§ Problem statement: From the entries that follow, work out how many lines contain "anggaran". Write the number only.

BEGIN The data

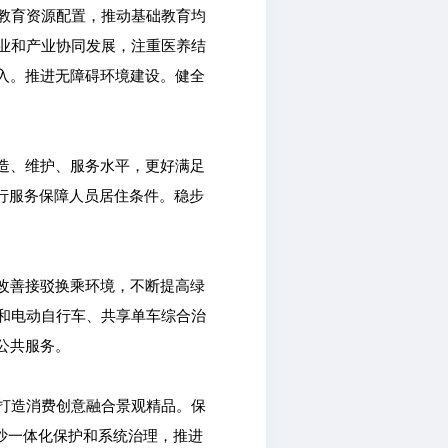
教育资源配置，推动基础教育均
业和产业协同发展，注重医养结
入。推进无障碍环境建设。健全
造、维护、服务水平，更好满足
运行服务保障人员居住条件。稳步
改善接驳换乘环境，不断提高绿
和电动自行车、共享单车综合治
公共服务。
打造消费创意融合景观精品。保
草沙一体化保护和系统治理，推进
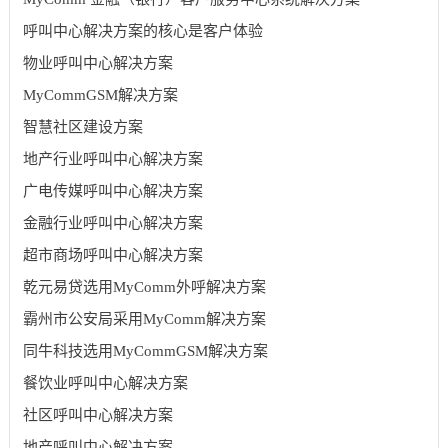
呼叫中心解决方案的核心是客户体验
物业呼叫中心解决方案
MyCommGSM解决方案
智慧社区建设方案
地产行业呼叫中心解决方案
广电传媒呼叫中心解决方案
金融行业呼叫中心解决方案
超市商场呼叫中心解决方案
乾元易贷选用MyComm外呼解决方案
霸州市公安局采用MyComm解决方案
同牛科技选用MyCommGSM解决方案
餐饮业呼叫中心解决方案
社区呼叫中心解决方案
地产呼叫中心解决方案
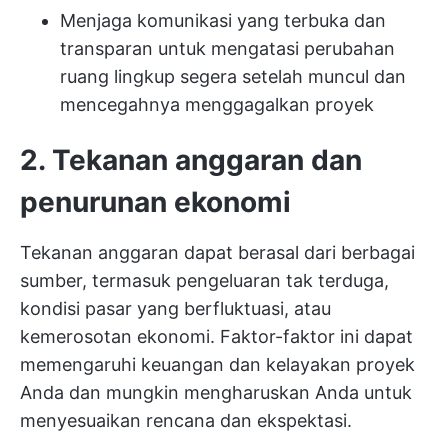
Menjaga komunikasi yang terbuka dan
transparan untuk mengatasi perubahan
ruang lingkup segera setelah muncul dan
mencegahnya menggagalkan proyek
2. Tekanan anggaran dan
penurunan ekonomi
Tekanan anggaran dapat berasal dari berbagai
sumber, termasuk pengeluaran tak terduga,
kondisi pasar yang berfluktuasi, atau
kemerosotan ekonomi. Faktor-faktor ini dapat
memengaruhi keuangan dan kelayakan proyek
Anda dan mungkin mengharuskan Anda untuk
menyesuaikan rencana dan ekspektasi.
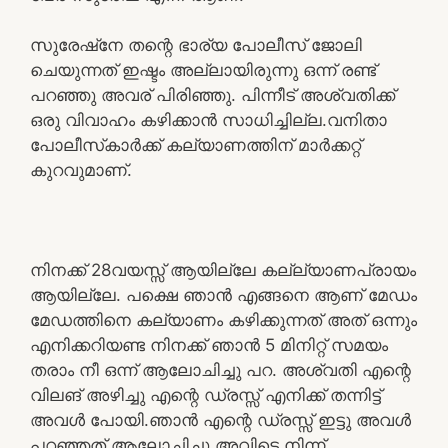
സുരേഷ്നേ തന്റെ ഭാര്യ പോലീസ് ജോലി
ചെയുന്നത് ഇഷ്ടം അല്ലായിരുന്നു ഒന്ന് രണ്ട്
പറഞ്ഞു അവര് പിരിഞ്ഞു. പിന്നീട് അശ്വതിക്ക്
ഒരു വിവാഹം കഴിക്കാൻ സാധിച്ചില്ല.വനിതാ
പോലീസ്‌കാർക്ക് കല്യാണത്തിന് മാർക്കറ്റ്
കുറവുമാണ്.
നിനക്ക് 28വയസ്സ് ആയില്ലേ കല്ല്യാണപ്രായം
ആയില്ലേ. പക്ഷെ ഞാൻ എങ്ങനെ ആണ് മേഡം
മേഡത്തിനെ കല്യാണം കഴിക്കുന്നത് അത് ഒന്നും
എനിക്കറിയണ്ട നിനക്ക് ഞാൻ 5 മിനിറ്റ് സമയം
തരാം നീ ഒന്ന് ആലോചിച്ചു പറ. അശ്വതി എന്റെ
വിലങ് അഴിച്ചു എന്റെ ഡ്രസ്സ്‌ എനിക്ക് തന്നിട്ട്
അവൾ പോയി.ഞാൻ എന്റെ ഡ്രസ്സ്‌ ഇട്ടു അവൾ
പറഞ്ഞത് ആലോചിച്ചു അവിടെ നിന്ന്.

END The data

§ Output for this task: 2